[Start of section]
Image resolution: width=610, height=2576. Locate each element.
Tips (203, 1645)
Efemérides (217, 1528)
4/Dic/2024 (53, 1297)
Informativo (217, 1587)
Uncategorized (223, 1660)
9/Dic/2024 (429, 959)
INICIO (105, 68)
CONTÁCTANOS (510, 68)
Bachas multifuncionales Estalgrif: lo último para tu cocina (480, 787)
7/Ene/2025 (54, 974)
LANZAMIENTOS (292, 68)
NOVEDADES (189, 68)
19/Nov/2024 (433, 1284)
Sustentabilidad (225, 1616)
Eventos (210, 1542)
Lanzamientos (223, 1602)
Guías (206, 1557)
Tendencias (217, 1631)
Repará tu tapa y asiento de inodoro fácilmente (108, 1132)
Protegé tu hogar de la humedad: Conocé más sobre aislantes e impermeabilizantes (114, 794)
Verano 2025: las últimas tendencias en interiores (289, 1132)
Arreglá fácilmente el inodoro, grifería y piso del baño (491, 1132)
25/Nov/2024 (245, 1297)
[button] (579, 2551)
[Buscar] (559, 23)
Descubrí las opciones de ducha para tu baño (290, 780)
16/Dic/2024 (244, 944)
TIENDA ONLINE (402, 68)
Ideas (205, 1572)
[End of section]
[Start of section]
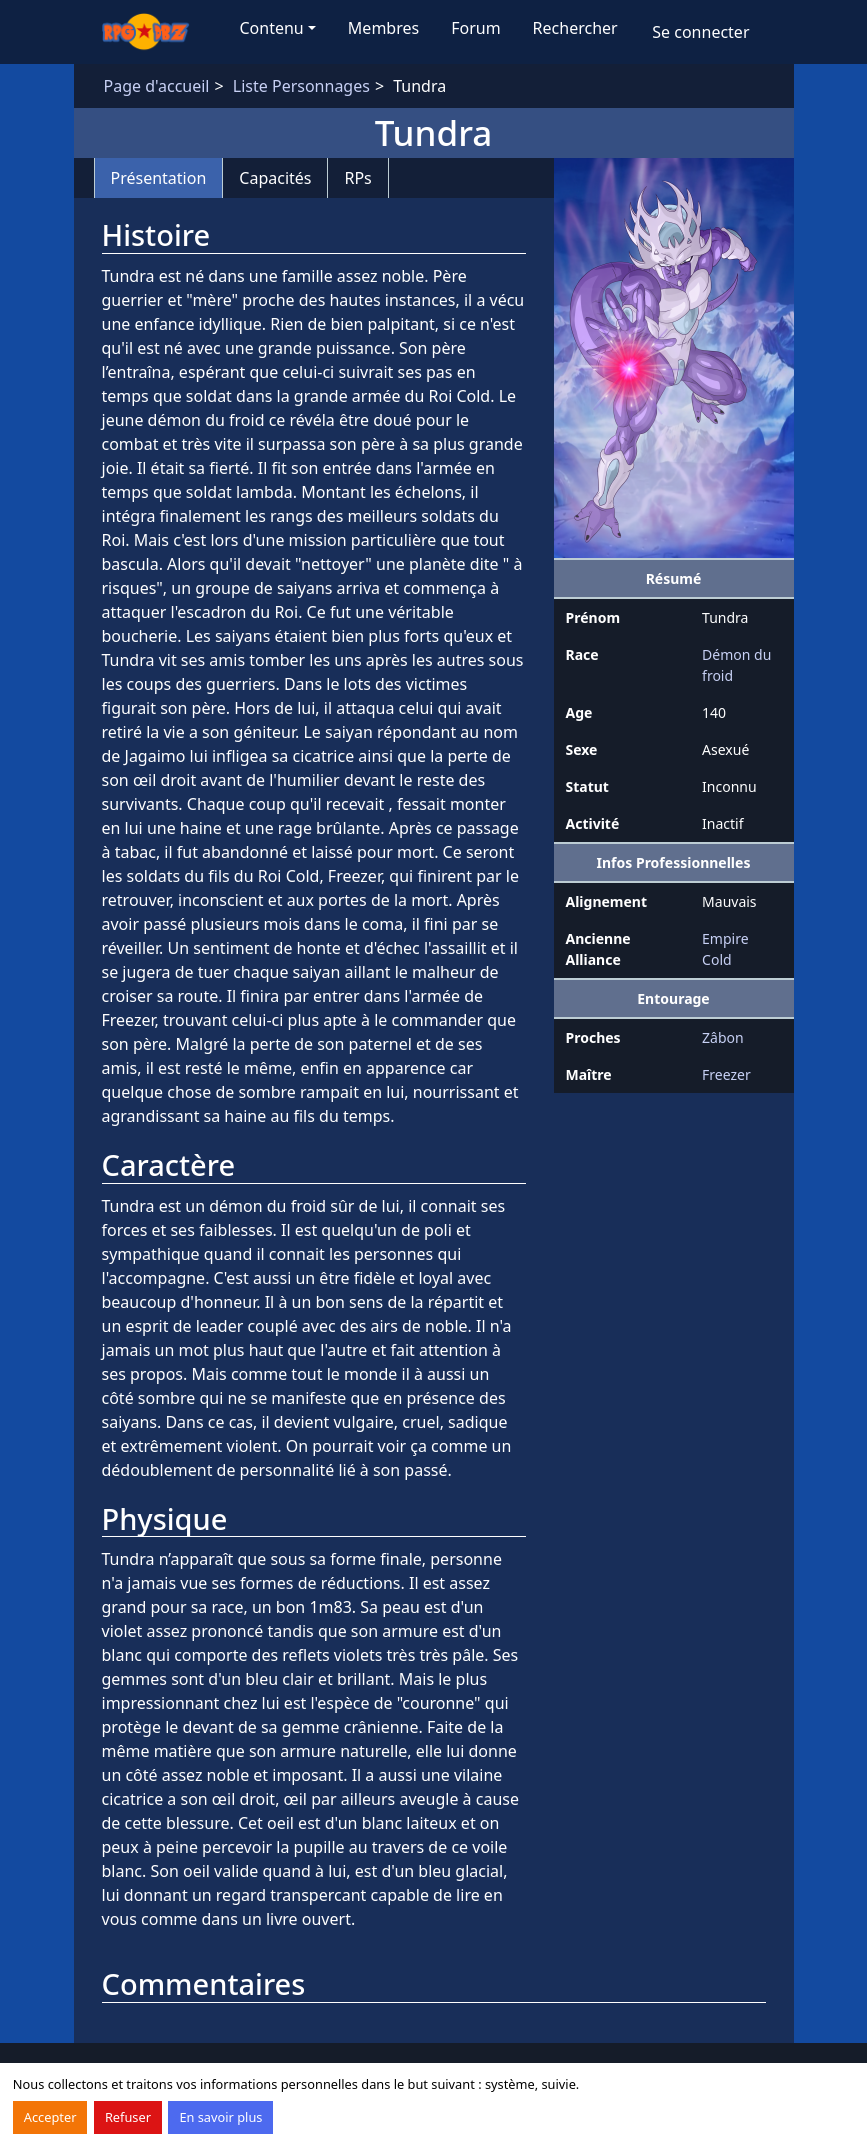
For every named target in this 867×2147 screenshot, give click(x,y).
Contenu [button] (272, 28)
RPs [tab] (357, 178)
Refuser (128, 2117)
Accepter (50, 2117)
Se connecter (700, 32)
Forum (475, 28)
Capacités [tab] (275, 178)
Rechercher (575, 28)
[End of section]
[Start of section]
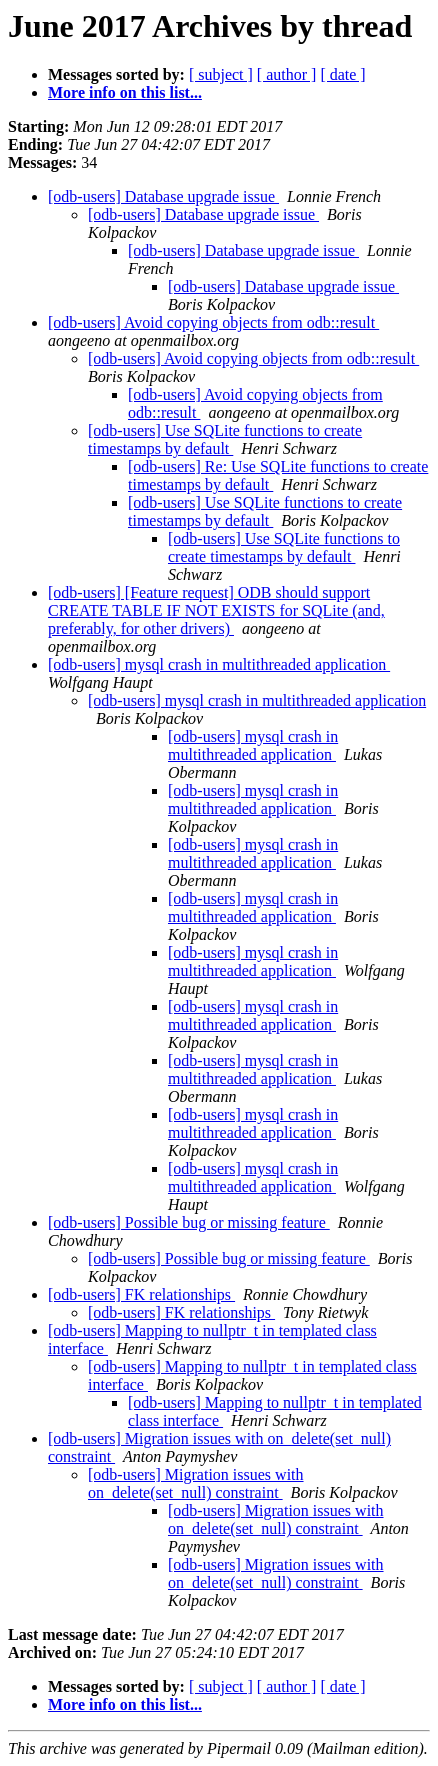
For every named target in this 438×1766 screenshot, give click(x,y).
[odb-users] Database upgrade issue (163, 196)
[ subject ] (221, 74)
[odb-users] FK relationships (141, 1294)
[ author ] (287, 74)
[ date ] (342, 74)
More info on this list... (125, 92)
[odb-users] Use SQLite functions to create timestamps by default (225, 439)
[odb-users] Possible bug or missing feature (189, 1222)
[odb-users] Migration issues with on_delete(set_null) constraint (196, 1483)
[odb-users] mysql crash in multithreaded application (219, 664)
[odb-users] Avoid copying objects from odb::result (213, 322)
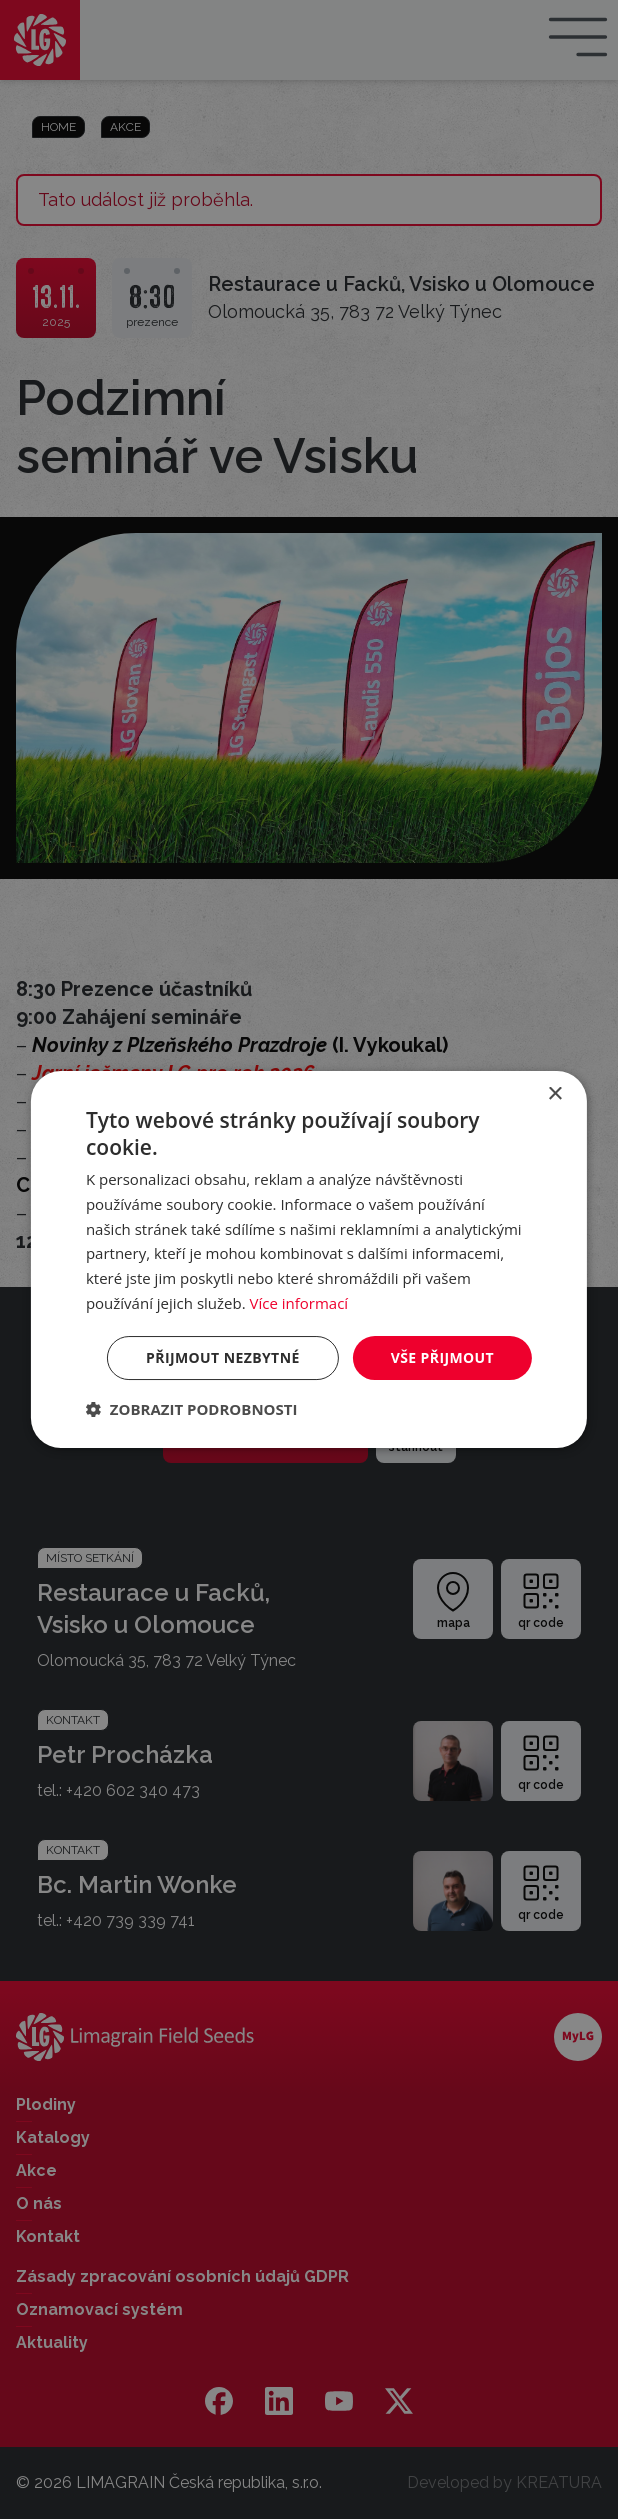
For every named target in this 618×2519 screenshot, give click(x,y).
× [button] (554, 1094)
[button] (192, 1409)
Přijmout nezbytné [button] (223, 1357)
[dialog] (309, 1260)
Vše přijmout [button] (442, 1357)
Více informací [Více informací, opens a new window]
[End of section]
### Problem requirements
In the listing, how many lines hold "button"? Answer with a bare number.

### Output of the exercise
6